The CryptoManager Root of Trust is an embedded security core designed for applications from networking to automotive to IoT.

“The fundamental pillars of architectural design freedom, secure processing siloed away from general processing, and layered security with a root of trust designed for multiple security layers, are unique to the CryptoManager Root of Trust design and enable easy implementation with the highest levels of protection,” said Bret Sewell, SVP and general manager of the Rambus Security Division. “The CryptoManager Root of Trust also embeds features that enable semiconductor manufacturers and device OEMs to insert hardware keys, and enables IoT service providers to manage IoT endpoints throughout their lifecycle in the field.”
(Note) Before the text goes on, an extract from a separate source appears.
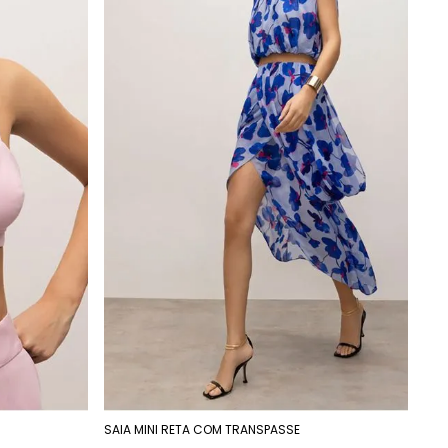
SAIA MINI RETA COM TRANSPASSE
RISC-V Foundation’s executive director, Rick O’Connor, commented, “The Meltdown and Spectre flaws revealed a new class of vulnerabilities as common processors employ acceleration techniques like speculative execution to improve processing performance.”

By establishing the trust chain early in the silicon manufacturing process, a security core can enable trusted provisioning and robust auditing of security-related activity throughout all phases of the chip lifecycle.

The CryptoManager Root of Trust offers the primary processor a full array of security services, such as secure boot and runtime integrity checking, remote authentication and attestation, and hardware acceleration for symmetric and asymmetric cryptographic algorithms.